France has an idealised and schizophrenic view of the United States that dates back to 1776 when King Louis XVI helped the colonial insurgents fight Britain's peace-keeping force. France feels that it has a founding share in the nation which bestowed jazz, GIs, cocktails, JFK and Clint Eastwood on Europe. It dislikes what it sees as the more primary, messianic and intolerant America that is represented by Republicans and personified by George W Bush.
Given the demonisation of Bush, it is surprising that the Figaro poll found that as many as 18 percent of the French hold a favourable opinion of him.

French misunderstanding of the USA has been glaring in the coverage of Sarah Palin. TV reporters have been at a loss to explain hockey moms and the excitement over a woman whose pitch is patriotism, religion and family values. France prefers American frontier heroes of the fictional kind, courtesy of John Ford or Sergio Leone.
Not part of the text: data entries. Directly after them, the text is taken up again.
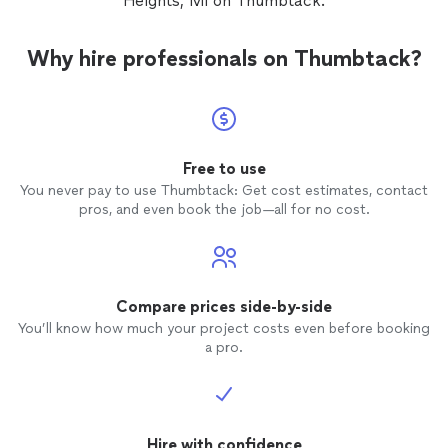
Heights, MI on Thumbtack.
are out
fence
th
dishone
Why hire professionals on Thumbtack?
Michig
able to
Free to use
You never pay to use Thumbtack: Get cost estimates, contact
pros, and even book the job—all for no cost.
Compare prices side-by-side
You’ll know how much your project costs even before booking
a pro.
Hire with confidence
Few have noticed that Palin invented a French name for the company which she registered earlier in her career -- Rouge Cou. "It’s a classy way of saying redneck," she told The Anchorage Daily. "It’s a French word, rouge is red, cou is neck. It’s for marketing and consulting, in case I wanted to go that route" (No doubt she has been told that it should be Cou Rouge).

French readiness to take a dark, even irrational, view of America was on display again this week when Jean-Marie Bigard, a popular comic and actor, proclaimed his belief in the conspiracy version of September 11 2001.

"It is absolutely sure and certain now that the two planes that crashed on the (Pennsylvania) forest and the Pentagon never existed. There was never a plane... It is a vast lie", he said on Europe 1, a popular national radio station. After a dressing down by his managers, Bigard apologised today but he did not retract the view, which is shared by many in France as we have seen here before (The New York Times had a good piece yesterday on the consensus in the Middle East that 9/11 was a US conspiracy).